Crime writer Peter Robinson, originally from Leeds, now Canada, and author of the Inspector Banks series of novels, says:

I think The Picture of Dorian Gray has been an influence in the way writers have dealt with the whole idea of man being split into opposing parts, along with the way Robert Louis Stevenson expressed a similar idea in The Strange Case of Dr. Jekll and Mr. Hyde.

“It's an intriguing idea, this battle between the good and the evil aspects of man's nature and it hasn't ceased to exert its grip on both writers and readers.

“Holmes was more a collection of mannerisms and props than a realistic character.
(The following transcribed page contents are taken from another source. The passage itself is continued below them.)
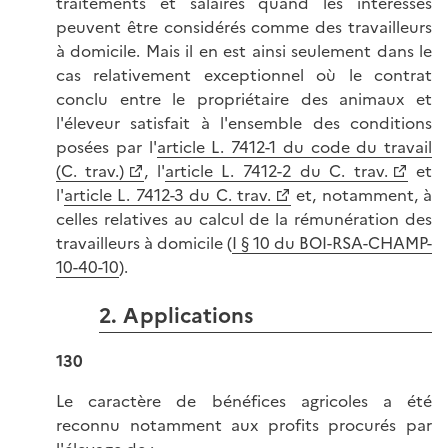
traitements et salaires quand les intéressés
peuvent être considérés comme des travailleurs
à domicile. Mais il en est ainsi seulement dans le
cas relativement exceptionnel où le contrat
conclu entre le propriétaire des animaux et
l'éleveur satisfait à l'ensemble des conditions
posées par l'
article L. 7412-1 du code du travail
(C. trav.)
, l'
article L. 7412-2 du C. trav.
et
l'
article L. 7412-3 du C. trav.
et, notamment, à
celles relatives au calcul de la rémunération des
travailleurs à domicile (
I § 10 du BOI-RSA-CHAMP-
10-40-10
).
2. Applications
130
Le caractère de bénéfices agricoles a été
reconnu notamment aux profits procurés par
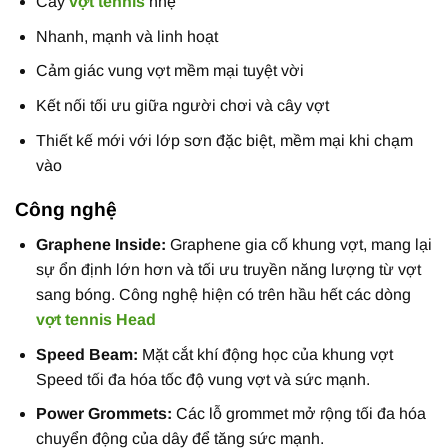
Cây
vợt tennis
nhẹ
Nhanh, mạnh và linh hoạt
Cảm giác vung vợt mềm mại tuyệt vời
Kết nối tối ưu giữa người chơi và cây vợt
Thiết kế mới với lớp sơn đặc biệt, mềm mại khi chạm
vào
Công nghệ
Graphene Inside:
Graphene gia cố khung vợt, mang lại
sự ổn định lớn hơn và tối ưu truyền năng lượng từ vợt
sang bóng. Công nghệ hiện có trên hầu hết các dòng
vợt tennis Head
Speed Beam:
Mặt cắt khí động học của khung vợt
Speed tối đa hóa tốc độ vung vợt và sức mạnh.
Power Grommets:
Các lỗ grommet mở rộng tối đa hóa
chuyển động của dây để tăng sức mạnh.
But the themes of many of the stories continue to have relevance today, and though forensic science has progressed a great deal since the nineteenth century, when many of the Holmes tales were written, Holmes's use of it and his faith in science generally are reflected in the myriad books, movies and TV programmes that feature the criminalist as hero or heroine.

“Even a popular medical series such as House clearly imitates Holmes--and I doubt that the similarity between a "house" and "homes/Holmes" is unintentional.
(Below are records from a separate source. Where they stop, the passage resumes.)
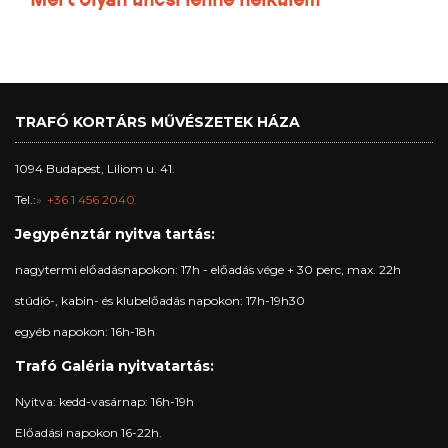
TRAFÓ KORTÁRS MŰVÉSZETEK HÁZA
1094 Budapest, Liliom u. 41.
Tel.:
+36 1 456 2040
Jegypénztár nyitva tartás:
nagytermi előadásnapokon: 17h - előadás vége + 30 perc, max. 22h
stúdió-, kabin- és klubelőadás napokon: 17h-19h30
egyéb napokon: 16h-18h
Trafó Galéria nyitvatartás:
Nyitva: kedd-vasárnap: 16h-19h
Előadási napokon 16-22h.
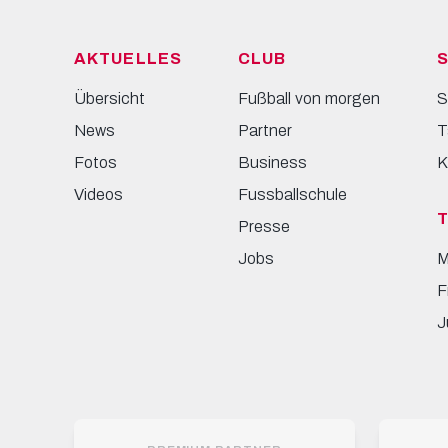
AKTUELLES
CLUB
S
Übersicht
Fußball von morgen
S
News
Partner
T
Fotos
Business
K
Videos
Fussballschule
Presse
Jobs
M
F
J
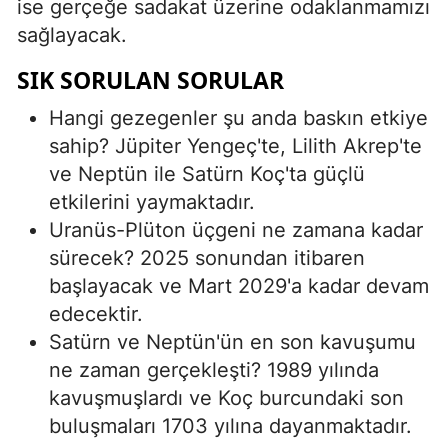
ise gerçeğe sadakat üzerine odaklanmamızı
sağlayacak.
SIK SORULAN SORULAR
Hangi gezegenler şu anda baskın etkiye
sahip? Jüpiter Yengeç'te, Lilith Akrep'te
ve Neptün ile Satürn Koç'ta güçlü
etkilerini yaymaktadır.
Uranüs-Plüton üçgeni ne zamana kadar
sürecek? 2025 sonundan itibaren
başlayacak ve Mart 2029'a kadar devam
edecektir.
Satürn ve Neptün'ün en son kavuşumu
ne zaman gerçekleşti? 1989 yılında
kavuşmuşlardı ve Koç burcundaki son
buluşmaları 1703 yılına dayanmaktadır.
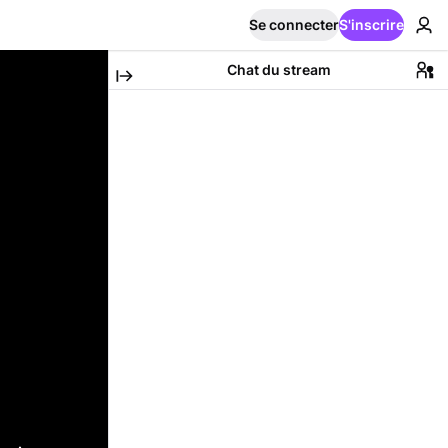
Se connecter
S'inscrire
Chat du stream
“It must have been a remarkable meeting between the extraordinary pair.
Professor Francis O’Gorman, Head of School of English at the University of Leeds, says:

‘We must not forget that Conan Doyle was also a writer of lively Gothic tales.  There is a wonderful story of a séance in which a unicorn appears, and a tale about an ancient Egyptian who lives into the nineteenth century.  Wilde, on the other hand, was not averse to writing something like the detective story.

“His ‘The Portrait of Mr W.H.’ is a detective story-like tale about the discovery of the person about whom Shakespeare wrote his sonnets.  The cross-overs between these two writers is more than one might think.’”


  • The British edition of The Sign of Four originally sold for one shilling and the American for 25 c. Surviving copies are now worth several thousand $s.
  • Guy Ritchie’s movie stars Robert Downey Jr as Holmes and Jude Law as Dr Watson and is scheduled for release at Christmas.
  • The Picture of Dorian Gray is sometimes mistakenly referring to as the Portrait of Dorian Gray.
  • The Price of Love, Peter Robinson’s latest work is published by Hodder in the UK and in the US by Morrow. He divides his time between Canada and North Yorkshire.